To look up all the various options that you could use with say()
, run the following code in the console:
?say
The help documentation can be a little hard to read - scrolling to the bottom and looking at the examples can help.
- In code chunk 2, add the below code to produce a different message and animal - below is an example but try your own.
say(what = "Do or do not, there is no try",
by = "yoda")
2.9.2 Function Help
If you want more information about what a function does or how to use it, you can look at the help document. If a function is in base R or a package you have loaded, you can type ?function_name
in the console to access the help file. At the top of the help it will give you the function and package name.
If the package isn't loaded, use ?package_name::function_name
. When you aren't sure what package the function is in, use the shortcut ??function_name
which will give you a list of all possible options.
- In the console, type and run the code for the different help options below. The reason you run the help code in the console not a code chunk is that you generally don't want to save this code in your script.
# get help with a package
?cowsay
# get help with a function if the package it's from is already loaded
?say
# get help with a function whether or not the package is loaded
?cowsay::say
# shows a list of potentially matching functions
??say
Function help is always organised in the same way. For example, look at the help for ?cowsay::say
. At the top, it tells you the name of the function and its package in curly brackets, then a short description of the function, followed by a longer description. The Usage section shows the function with all of its arguments.

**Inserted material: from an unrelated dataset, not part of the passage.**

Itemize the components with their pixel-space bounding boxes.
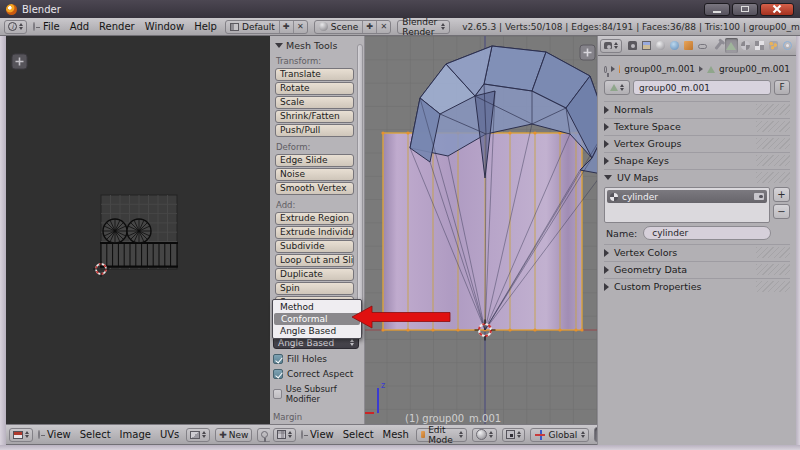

If any of those arguments have default values, they will be shown like function(arg = default)
. The Arguments section lists each argument with an explanation. There may be a Details section after this with even more detail about the functions. The Examples section is last, and shows examples that you can run in your console window to see how the function works.
Use the help documentation to find the answers to this question:
- What is the first argument to the
mean
function? `
2.10 Activity 7: Loading data
OK, let's get back to looking at our data. In order to load and work with our Stroop data, we need to load another that very important package, the tidyverse
.
2.10.1 Load the Tidyverse
tidyverse
is a meta-package that loads several packages we'll be using in almost every chapter in this book:
-
ggplot2
, for data visualisation -
readr
, for data import -
tibble
, for tables -
tidyr
, for data tidying -
dplyr
, for data manipulation -
stringr
, for strings -
forcats
, for factors -
purrr
, for repeating things
To use readr
to import the data, we need to load the tidyverse
.
- In code chunk 3, write and run the code to load the
tidyverse
. When you run this code, you're going to get something that at first glance might look like an error but it's not, it's just telling you which packages it has loaded.
2.10.2 Read in the data
Now we can read in the data. To do this we will use the function read_csv()

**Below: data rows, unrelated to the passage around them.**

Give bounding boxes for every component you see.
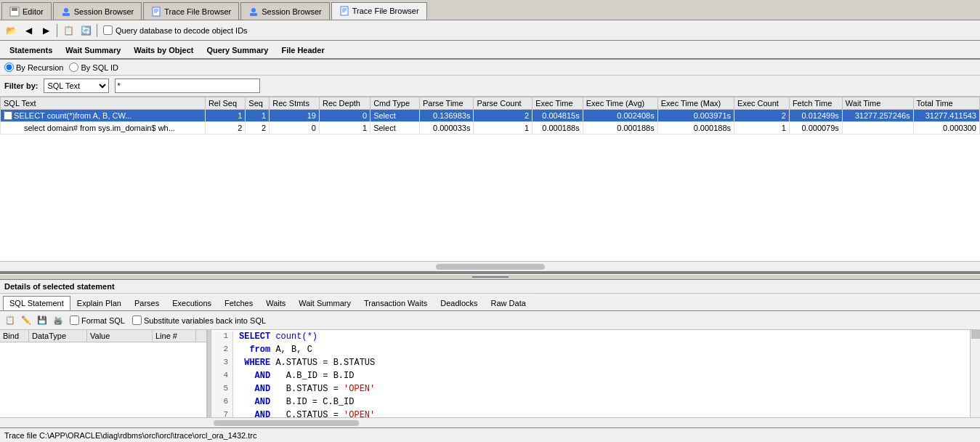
table-cell: 0 [270,122,320,134]
table-row[interactable]: select domain# from sys.im_domain$ wh...… [1,122,980,134]
table-cell: 0.004815s [532,110,583,122]
svg-point-9 [251,8,256,12]
upper-hscrollbar[interactable] [0,261,980,271]
detail-tab-fetches[interactable]: Fetches [218,296,259,310]
folder-btn[interactable]: 📂 [3,23,19,39]
filter-select[interactable]: SQL Text [44,79,109,93]
table-cell: 0 [319,110,370,122]
sql-code-area[interactable]: 1SELECT count(*)2 from A, B, C3 WHERE A.… [211,330,970,417]
detail-tab-transaction-waits[interactable]: Transaction Waits [357,296,434,310]
splitter[interactable] [0,274,980,280]
details-header: Details of selected statement [0,280,980,294]
query-db-checkbox-label[interactable]: Query database to decode object IDs [103,25,248,35]
filter-input[interactable] [115,79,260,93]
col-parse-time[interactable]: Parse Time [420,97,474,110]
col-seq[interactable]: Seq [246,97,270,110]
table-cell: 0.000300 [913,122,979,134]
detail-tab-deadlocks[interactable]: Deadlocks [434,296,484,310]
detail-tab-parses[interactable]: Parses [128,296,166,310]
col-sql-text[interactable]: SQL Text [1,97,206,110]
substitute-vars-checkbox[interactable] [132,316,142,325]
tab-trace-file-browser-1[interactable]: Trace File Browser [143,2,239,20]
table-cell: 1 [205,110,245,122]
table-cell: 2 [205,122,245,134]
col-exec-count[interactable]: Exec Count [734,97,790,110]
col-wait-time[interactable]: Wait Time [842,97,913,110]
copy-btn[interactable]: 📋 [60,23,76,39]
format-sql-label[interactable]: Format SQL [70,316,125,325]
radio-by-sql-id[interactable]: By SQL ID [69,63,118,72]
filter-label: Filter by: [4,81,38,90]
col-cmd-type[interactable]: Cmd Type [370,97,420,110]
col-datatype-header[interactable]: DataType [29,330,87,342]
detail-toolbar: 📋 ✏️ 💾 🖨️ Format SQL Substitute variable… [0,311,980,330]
app-tab-bar: Editor Session Browser Trace File Browse… [0,0,980,20]
tab-statements[interactable]: Statements [3,42,59,58]
trace-icon-1 [151,7,161,17]
svg-point-3 [64,8,68,12]
substitute-vars-label[interactable]: Substitute variables back into SQL [132,316,266,325]
col-rec-depth[interactable]: Rec Depth [319,97,370,110]
table-cell: 0.136983s [420,110,474,122]
detail-tab-wait-summary[interactable]: Wait Summary [292,296,357,310]
tab-editor[interactable]: Editor [1,2,52,20]
col-exec-time-avg[interactable]: Exec Time (Avg) [583,97,657,110]
col-fetch-time[interactable]: Fetch Time [789,97,842,110]
detail-tab-sql-statement[interactable]: SQL Statement [3,296,70,310]
edit-icon [9,7,20,17]
tab-session-browser-1[interactable]: Session Browser [53,2,142,20]
session-icon-2 [248,7,259,17]
session-icon-1 [61,7,71,17]
col-rec-stmts[interactable]: Rec Stmts [270,97,320,110]
edit-sql-btn[interactable]: ✏️ [19,313,33,328]
detail-tab-bar: SQL Statement Explain Plan Parses Execut… [0,294,980,311]
upper-pane: By Recursion By SQL ID Filter by: SQL Te… [0,60,980,274]
tab-wait-summary[interactable]: Wait Summary [59,42,127,58]
col-exec-time[interactable]: Exec Time [532,97,583,110]
table-cell: Select [370,110,420,122]
bind-grid-body [0,342,206,417]
sql-grid-header: Bind DataType Value Line # [0,330,206,342]
tab-trace-file-browser-2[interactable]: Trace File Browser [331,2,427,20]
save-sql-btn[interactable]: 💾 [35,313,49,328]
table-cell: 2 [734,110,790,122]
table-cell: 0.012499s [789,110,842,122]
tab-query-summary[interactable]: Query Summary [200,42,275,58]
col-rel-seq[interactable]: Rel Seq [205,97,245,110]
col-total-time[interactable]: Total Time [913,97,979,110]
table-cell: 0.000079s [789,122,842,134]
tab-session-browser-2[interactable]: Session Browser [240,2,330,20]
svg-rect-11 [341,7,348,15]
status-bar: Trace file C:\APP\ORACLE\diag\rdbms\orcl… [0,427,980,442]
bottom-scrollbar[interactable] [0,417,980,427]
sql-line: 1SELECT count(*) [211,332,970,345]
refresh-btn[interactable]: 🔄 [78,23,94,39]
print-sql-btn[interactable]: 🖨️ [51,313,65,328]
table-cell: 0.000033s [420,122,474,134]
svg-rect-5 [153,7,160,16]
svg-rect-10 [250,13,257,16]
copy-sql-btn[interactable]: 📋 [3,313,17,328]
tree-expander[interactable]: - [4,111,12,120]
col-value-header[interactable]: Value [87,330,153,342]
detail-tab-explain-plan[interactable]: Explain Plan [70,296,128,310]
statements-table-wrapper[interactable]: SQL Text Rel Seq Seq Rec Stmts Rec Depth… [0,97,980,261]
col-line-header[interactable]: Line # [153,330,196,342]
query-db-checkbox[interactable] [103,25,113,35]
table-row[interactable]: -SELECT count(*)from A, B, CW...11190Sel… [1,110,980,122]
detail-tab-waits[interactable]: Waits [259,296,292,310]
col-exec-time-max[interactable]: Exec Time (Max) [657,97,734,110]
back-btn[interactable]: ◀ [20,23,36,39]
col-bind-header[interactable]: Bind [0,330,29,342]
tab-file-header[interactable]: File Header [275,42,331,58]
radio-by-recursion[interactable]: By Recursion [4,63,63,72]
cell-sql-text: -SELECT count(*)from A, B, CW... [1,110,206,122]
format-sql-checkbox[interactable] [70,316,79,325]
right-scrollbar[interactable] [970,330,980,417]
main-layout: Editor Session Browser Trace File Browse… [0,0,980,442]
detail-tab-executions[interactable]: Executions [166,296,218,310]
col-parse-count[interactable]: Parse Count [474,97,532,110]
detail-tab-raw-data[interactable]: Raw Data [485,296,532,310]
tab-waits-by-object[interactable]: Waits by Object [127,42,200,58]
forward-btn[interactable]: ▶ [38,23,54,39]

that allows us to read in .csv files, which are a type of data file. There are also functions that allow you to read in .xlsx (Excel) files and other formats, however in this course we will only use .csv files.

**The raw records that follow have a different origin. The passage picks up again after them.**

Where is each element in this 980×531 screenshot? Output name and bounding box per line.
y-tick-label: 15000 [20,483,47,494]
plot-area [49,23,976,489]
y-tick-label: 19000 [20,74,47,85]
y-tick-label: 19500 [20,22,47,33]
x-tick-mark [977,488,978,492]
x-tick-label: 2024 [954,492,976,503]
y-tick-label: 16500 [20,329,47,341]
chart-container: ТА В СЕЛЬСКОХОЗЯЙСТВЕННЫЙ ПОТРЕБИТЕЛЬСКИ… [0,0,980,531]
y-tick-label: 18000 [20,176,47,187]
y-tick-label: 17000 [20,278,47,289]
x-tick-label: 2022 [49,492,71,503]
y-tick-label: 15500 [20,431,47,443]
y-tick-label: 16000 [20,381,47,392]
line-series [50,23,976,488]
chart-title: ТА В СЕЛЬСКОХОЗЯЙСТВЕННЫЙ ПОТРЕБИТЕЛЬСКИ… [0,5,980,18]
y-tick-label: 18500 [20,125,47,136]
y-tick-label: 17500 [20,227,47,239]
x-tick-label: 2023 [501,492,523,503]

First, we will create an object called dat
that contains the data in the experiment_data.csv
file. Then, we will create an object called ppt_info
that contains the data in the participant_data.csv
.
- In code chunk 4, write and run the below code to load the data files.
In order to load the file successfully, the name of the file needs to be in double quotation marks and it must have the file extension .csv
. If you miss this out, you'll get the error message ...does not exist in current working directory
. To fix it, make sure you've spelled the name of the file right and included the file extension.
Additionally, if you get the message could not find function "read_csv()"
it means that you have not loaded the tidyverse
- a common error is to write the code but not run it! To fix it, run the code that loads the tidyverse. Another reason you might see this message is if you've made a typo in the name of the function, so check that you've spelled read_csv
exactly right.
2.11 Activity 8: Check your data
You should now see that the objects dat
and ppt_info
have appeared in the environment pane. Whenever you read data into R you should always do an initial check to see that your data looks like how you expected. There are several ways you can do this, try them all out to see how the results differ.
- In the environment pane, click on
dat
andppt_info
. This will open the data to give you a spreadsheet-like view (although you can't edit it like in Excel). - In the environment pane, click the small blue play button to the left of
dat
andppt_info
. This will show you the structure of the object information including the names of all the variables in that object and what type they are. - In code chunk 5, write and run
summary(ppt_info)
(and do the same fordat
) - In code chunk 5, write and run
str(ppt_info)
(and do the same fordat
)
What is the mean age pf participants to 1 decimal place?
What is the mean overall reaction time to 1 decimal place?
2.12 Activity 9: Visualise the data
As you're going to learn about more over this course, data visualisation is extremely important. Visualisations can be used to give you more information about your dataset, but they can also be used to mislead.
We're going to look at how to write the code to produce simple visualisations in a few weeks, for now, we want to focus on how to read and interpret different kinds of graphs. Please feel free to play around with the code and change TRUE
to FALSE
and adjust the values and labels and see what happens but do not worry about understanding this code for now. Just copy and paste it.
- Copy, paste and run the below code in code chunk 6 to produce a bar graph that shows the number of men, women, and non-binary participants in the dataset.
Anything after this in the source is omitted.